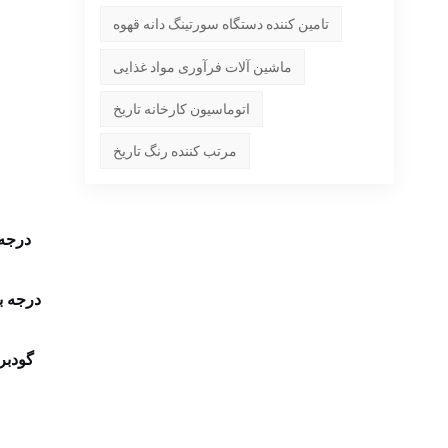
تامین کننده دستگاه سورتینگ دانه قهوه
ماشین آلات فرآوری مواد غذایی
اتوماسیون کارخانه تاریخ
مرتب کننده رنگ تاریخ
درجه 
درجه ب
گودبر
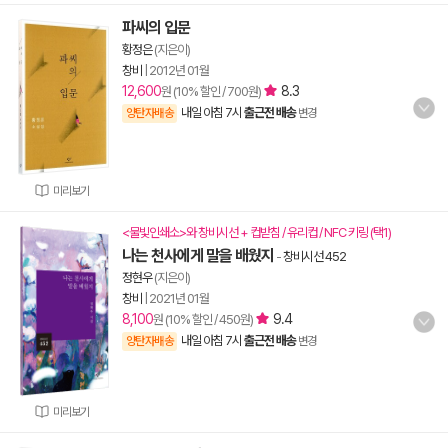
파씨의 입문
황정은
(지은이)
창비
|
2012년 01월
12,600
8.3
원 (10% 할인 / 700원)
내일 아침 7시
출근전 배송
양탄자배송
변경
미리보기
<물빛인쇄소>와 창비시선 + 컵받침 / 유리컵 / NFC 키링 (택1)
나는 천사에게 말을 배웠지
-
창비시선 452
정현우
(지은이)
창비
|
2021년 01월
8,100
9.4
원 (10% 할인 / 450원)
내일 아침 7시
출근전 배송
양탄자배송
변경
미리보기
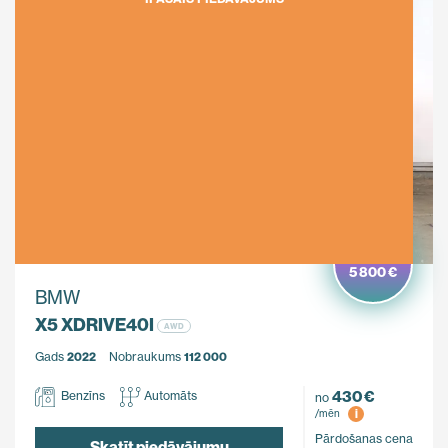
Ietaupi
5 800 €
BMW
X5 XDRIVE40I
AWD
Gads
2022
Nobraukums
112 000
430 €
Benzīns
Automāts
no
i
/mēn
Pārdošanas cena
Skatīt piedāvājumu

** EXERCISE INSTRUCTIONS **
The word "창비시선" appears on some lines of the data above; count those lines and return only the number.

** RESPONSE FOR THIS EXERCISE **
2